Project

Profile

Help

Bug #4339

XQuery variables seem to get inlined even when optimizations are disabled

Added by Radu Coravu 11 months ago. Updated 6 months ago.

Status:
Closed
Priority:
Low
Assignee:
Category:
Diagnostics
Sprint/Milestone:
-
Start date:
2019-10-11
Due date:
% Done:

0%

Estimated time:
Legacy ID:
Applies to branch:
Fix Committed on Branch:
Fixed in Maintenance Release:

Description

For our xquery debugger we set the net.sf.saxon.lib.FeatureKeys.OPTIMIZATION_LEVEL property to be "new OptimizerOptions(0)" meaning no optimizations.

Then we load the associated XQuery and when the execution goes to line 62 we compute the list of local variables with some code which looks like this:

  public static List<Variable> getXQueryLocalVariables(
      XPathContext pathContext,
      InstructionInfo instructionInfo) {

    ArrayList<Variable> localVariables = new ArrayList<Variable>();

    StackFrame stackFrame = pathContext.getStackFrame();
    if (stackFrame != null) {
      SlotManager slotMgr = stackFrame.getStackFrameMap();
      if (slotMgr != null) {        
        List variablesQNames = slotMgr.getVariableMap();
        if (variablesQNames != null) {
          if (logger.isDebugEnabled()) {
            logger.debug("Locals var fingerprints array size : " + variablesQNames.size());
          }
       .............
    return localVariables;
  }

The list of "variablesQNames" obtained with Saxon 9.8 used to be much larger, it reported 19 variables, it reported for example the variable "process_inst" which is declared and used only once. But with Saxon 9.9 only 4 variables are reported: "documentSeq1", "in-xml", "booleanSequence" and "attr"
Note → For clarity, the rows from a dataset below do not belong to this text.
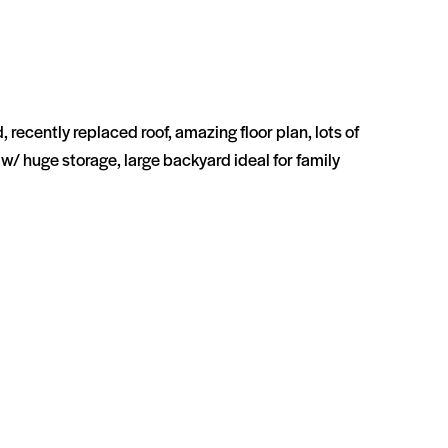
recently replaced roof, amazing floor plan, lots of
w/ huge storage, large backyard ideal for family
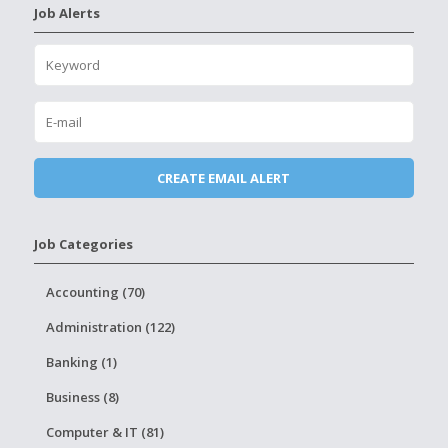
Job Alerts
Job Categories
Accounting (70)
Administration (122)
Banking (1)
Business (8)
Computer & IT (81)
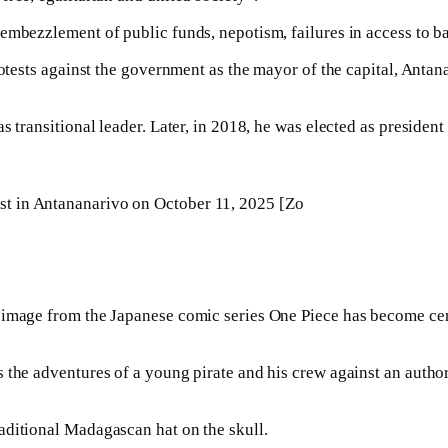
embezzlement of public funds, nepotism, failures in access to b
rotests against the government as the mayor of the capital, Anta
s transitional leader. Later, in 2018, he was elected as preside
test in Antananarivo on October 11, 2025 [Zo
 image from the Japanese comic series One Piece has become cent
s the adventures of a young pirate and his crew against an auth
aditional Madagascan hat on the skull.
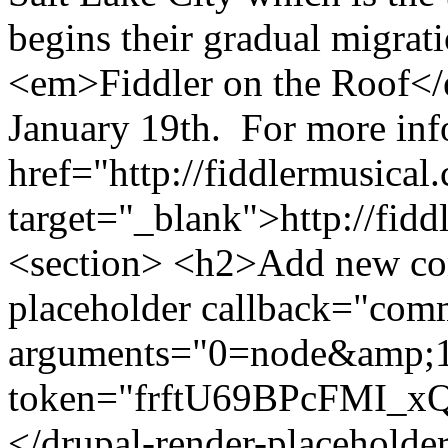
begins their gradual migra
<em>Fiddler on the Roof</e
January 19th. For more inf
href="http://fiddlermusical
target="_blank">http://fid
<section> <h2>Add new co
placeholder callback="com
arguments="0=node&amp;
token="frftU69BPcFMI_
</drupal-render-placeholde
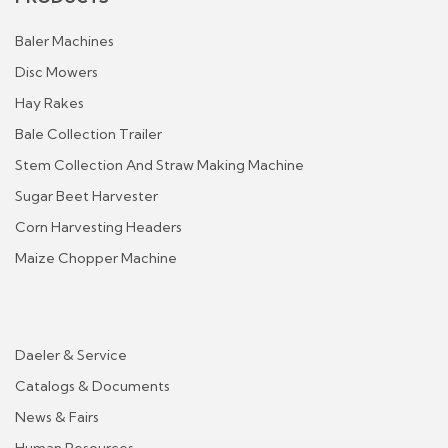
Baler Machines
Disc Mowers
Hay Rakes
Bale Collection Trailer
Stem Collection And Straw Making Machine
Sugar Beet Harvester
Corn Harvesting Headers
Maize Chopper Machine
Daeler & Service
Catalogs & Documents
News & Fairs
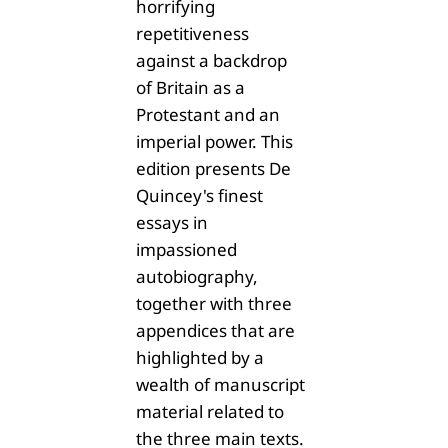
horrifying
repetitiveness
against a backdrop
of Britain as a
Protestant and an
imperial power. This
edition presents De
Quincey's finest
essays in
impassioned
autobiography,
together with three
appendices that are
highlighted by a
wealth of manuscript
material related to
the three main texts.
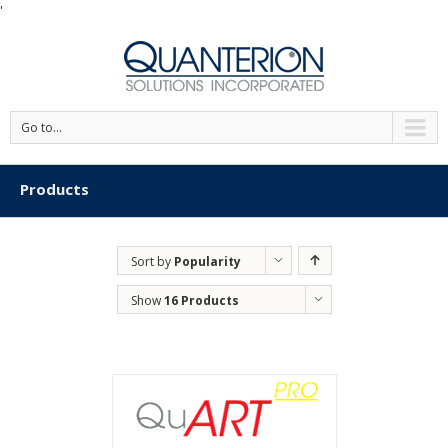
'
Go to...
Products
Sort by
Popularity
Show
16 Products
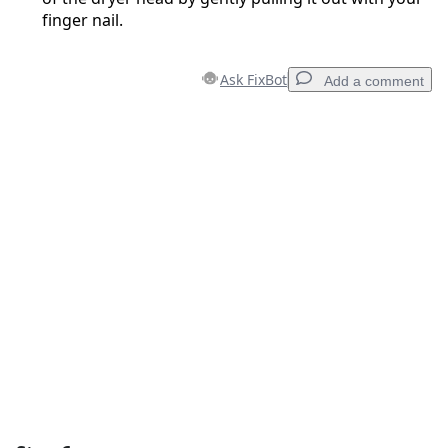
finger nail.
Ask FixBot
Add a comment
Add a comment
Add Comment
Cancel
Post comment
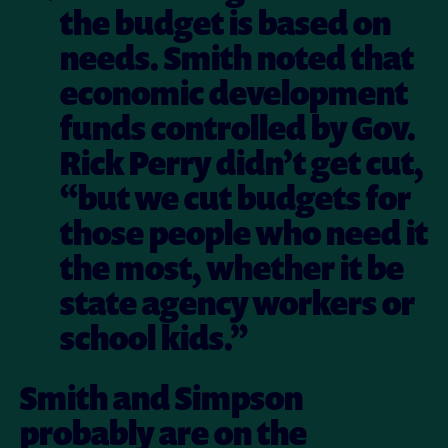
the budget is based on
needs. Smith noted that
economic development
funds controlled by Gov.
Rick Perry didn’t get cut,
“but we cut budgets for
those people who need it
the most, whether it be
state agency workers or
school kids.”
Smith and Simpson
probably are on the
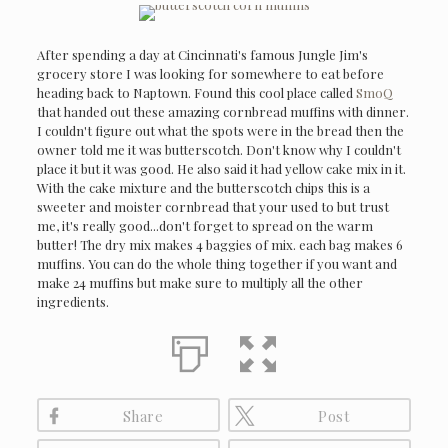
After spending a day at Cincinnati's famous Jungle Jim's
grocery store I was looking for somewhere to eat before
heading back to Naptown. Found this cool place called
SmoQ
that handed out these amazing cornbread muffins with dinner.
I couldn't figure out what the spots were in the bread then the
owner told me it was butterscotch. Don't know why I couldn't
place it but it was good. He also said it had yellow cake mix in it.
With the cake mixture and the butterscotch chips this is a
sweeter and moister cornbread that your used to but trust
me, it's really good...don't forget to spread on the warm
butter! The dry mix makes 4 baggies of mix. each bag makes 6
muffins. You can do the whole thing together if you want and
make 24 muffins but make sure to multiply all the other
ingredients.
Share
Post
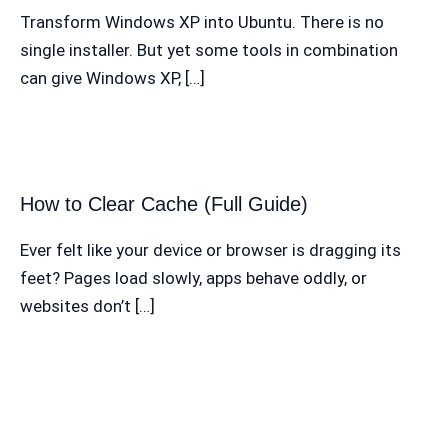
Transform Windows XP into Ubuntu. There is no
single installer. But yet some tools in combination
can give Windows XP, […]
How to Clear Cache (Full Guide)
Ever felt like your device or browser is dragging its
feet? Pages load slowly, apps behave oddly, or
websites don’t […]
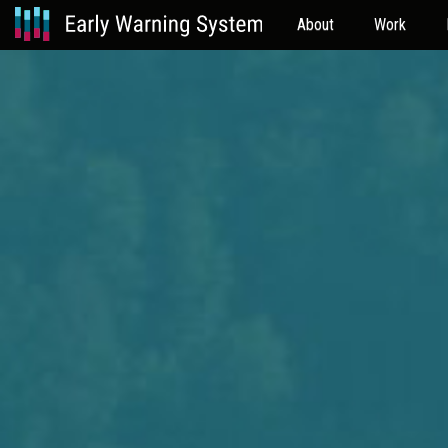
About
Work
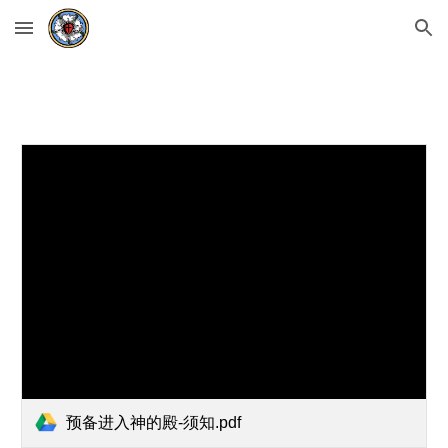
Skip to main content
Skip to navigation
预备进入神的殿-须知.pdf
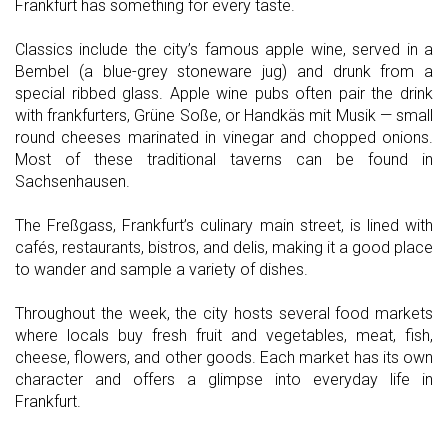
Frankfurt has something for every taste.
Classics include the city’s famous apple wine, served in a
Bembel (a blue-grey stoneware jug) and drunk from a
special ribbed glass. Apple wine pubs often pair the drink
with frankfurters, Grüne Soße, or Handkäs mit Musik — small
round cheeses marinated in vinegar and chopped onions.
Most of these traditional taverns can be found in
Sachsenhausen.
The Freßgass, Frankfurt’s culinary main street, is lined with
cafés, restaurants, bistros, and delis, making it a good place
to wander and sample a variety of dishes.
Throughout the week, the city hosts several food markets
where locals buy fresh fruit and vegetables, meat, fish,
cheese, flowers, and other goods. Each market has its own
character and offers a glimpse into everyday life in
Frankfurt.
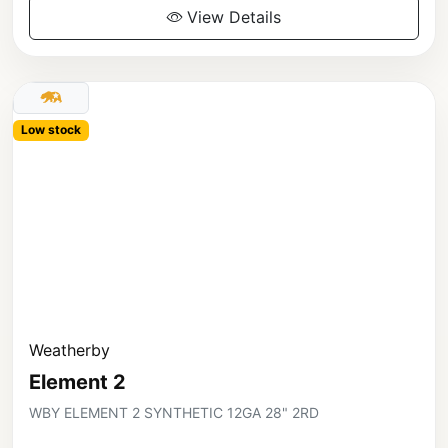
View Details
Low stock
Weatherby
Element 2
WBY ELEMENT 2 SYNTHETIC 12GA 28" 2RD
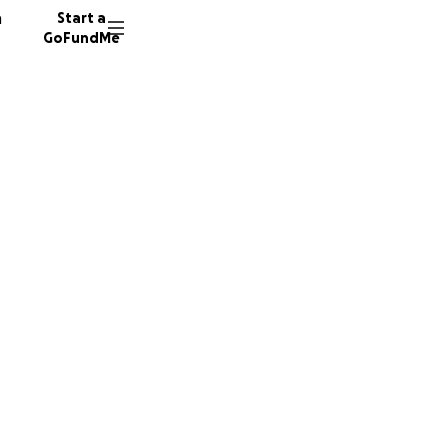
n
Start a
GoFundMe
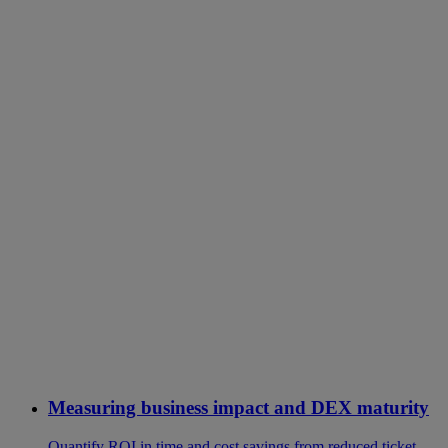
Measuring business impact and DEX maturity
Quantify ROI in time and cost savings from reduced ticket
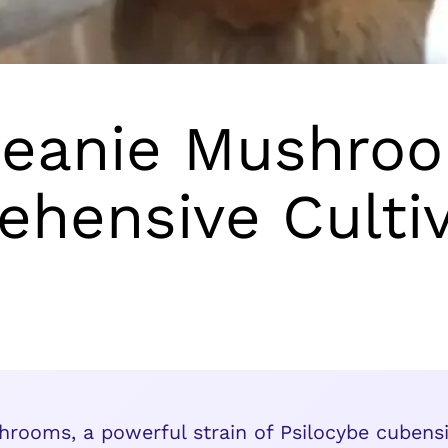
eanie Mushroo
hensive Cultiv
ooms, a powerful strain of Psilocybe cubensis,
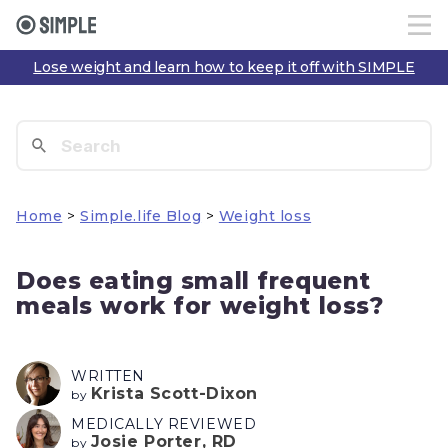
Lose weight and learn how to keep it off with SIMPLE
Home
>
Simple.life Blog
>
Weight loss
Does eating small frequent
meals work for weight loss?
WRITTEN
Krista Scott-Dixon
by
MEDICALLY REVIEWED
Josie Porter, RD
by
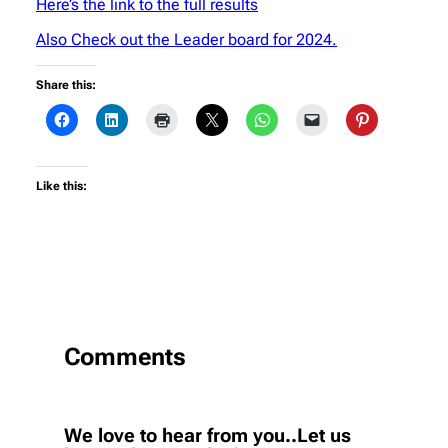
Here’s the link to the full results
Also Check out the Leader board for 2024.
Share this:
Like this:
Comments
We love to hear from you..Let us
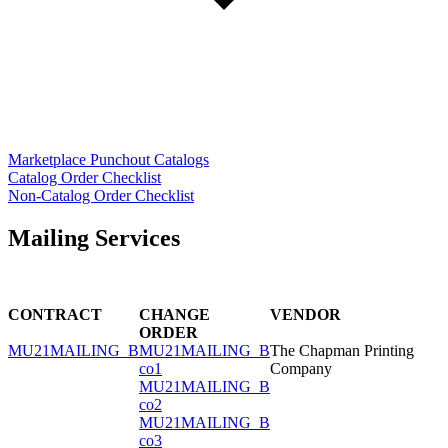
Marketplace Punchout Catalogs
Catalog Order Checklist
Non-Catalog Order Checklist
Mailing Services
CONTRACT
CHANGE
VENDOR
ORDER
MU21MAILING_B
MU21MAILING_B
The Chapman Printing
co1
Company
MU21MAILING_B
co2
MU21MAILING_B
co3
xqueryDebug.zip (1.43 KB) xqueryDebug.zip Radu Coravu, 2019-10-11 07:17

History

#1 Updated by Radu Coravu 11 months ago

Is there any other property we can set to see all these attributes again in the debugger? Otherwise we can accept that the behavior has changed and update our automatic tests accordingly.

#2 Updated by Michael Kay 11 months ago

If I run with -opt:0 from the command line, then the query fails saying orders.xml does not exist, and thereby showing that the unused variable $doc_node has not been eliminated.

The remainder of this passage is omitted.